As we print the last trading day of 2025, we also end the first quarter of the marketing year 2025-26. The latest export inspections report below for the first quarter of the marketing year offers a decent outlook on prospects for meeting the USDA final export estimates, especially for corn and soybeans.

Corn is on tap for a three-peat of year-over-year increases in exports with a record for the current marketing year. A month ago, inspections were nearly 9 million metric tons (mmt) ahead with this week’s report increasing that to more than 10 mmt. This keeps exports easily within USDA’s target with a possible further increase in the Jan. 12 final WASDE.

Soybeans have been in a cloud of negativism since the first big China framework meeting in early November. Subsequently, the market topped in a background of doubts China would actually meet soybean buy projections. China has indeed purchased about 80% or more of the 12 mmt promised and have in fact bought beans for 2026-27 marketing year.

Nevertheless, while loadings a month ago were 10 mmt behind last year, the current report shows that gap widening to 13 mmt, suggesting doubts that soybean exports will meet USDA projections. Adding further uncertainty is the delay in EPA rulings on the RFS decisions, perhaps until late in Q1 of 2026, when it may be too late for producers to revise planting intentions. Unlike the hot corn market, non-China purchases have not been able to sufficiently fill the export gap, and the record Brazilian crop will offer stiff competition next month and into the 2026 harvest.

The Jan. 12 WASDE has its importance from a corn yield standpoint. A majority of producers and traders expect the corn yield to be reduced, while price action and large spec positions suggest otherwise. With the feed and residual use estimate still in question, there is room to lower yield and feed demand, which leaves doubts the resulting ending stocks will be lowered. Soybeans have their problems getting a bullish report.

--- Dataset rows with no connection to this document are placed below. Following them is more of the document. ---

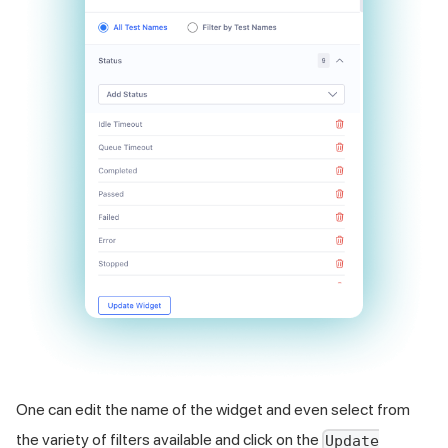
One can edit the name of the widget and even select from
the variety of filters available and click on the
Update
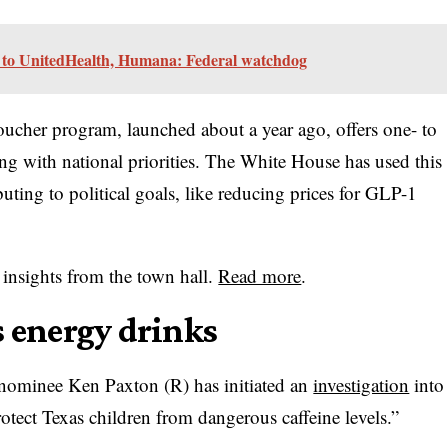
 to UnitedHealth, Humana: Federal watchdog
ucher program, launched about a year ago, offers one- to
g with national priorities. The White House has used this
ting to political goals, like reducing prices for GLP-1
insights from the town hall.
Read more
.
s energy drinks
 nominee Ken Paxton (R) has initiated an
investigation
into
otect Texas children from dangerous caffeine levels.”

A bullish reduction in yields is needed.

Planting intentions seem to have less to do with prices than with government intervention. Government bridge payments, crop insurance changes and lack of China framework details make corn acres the winner in my book as it stands now. From a banker’s standpoint it seems reasonable to loan enough capital to buy up corn insurance to the 95% level and let RMA pay to insure breakeven. The perception of soybean’s negative cash flow adds to the mix of difficulties of cash flow in grain/oilseed production. 

I mentioned in this column 18 months ago that I felt there had been a paradigm shift in the way we will do business globally. Government influence, intervention, lack of timely decisions and the eco/political uncertainties that lie ahead all play a part — but price risk management is still valid. As price charts have shown over the past year, there have been opportunities for enhancing profit and odds are 2026 will be no different. Adding 10% to the bottom line via risk management should be a minimum goal. We have the tools to do so.

The biggest concern is the lack of acceptance of risk management as designed decades ago, nor the passion to do so. It is not hard to be in the top tier of success. The difference between the salary of a 200-baseball hitter and a 300-hitter is huge in today’s market but only requires one more hit per 10 times at bat. A $10-$20 per acre increase in bottom-line profits in today’s margin-thin economy could be huge in success or economic malaise.

A review of the price volatility of nearly all grains/oilseeds shown in this column over the past year reflects graphically the opportunities in the marketplace no matter who is our president or what party has control. I bet Elon Musk would love to have the opportunity to lock in 100% of his production with one phone call to his broker.

Money is not everything when it comes to measuring success, but it is the only way to keep score.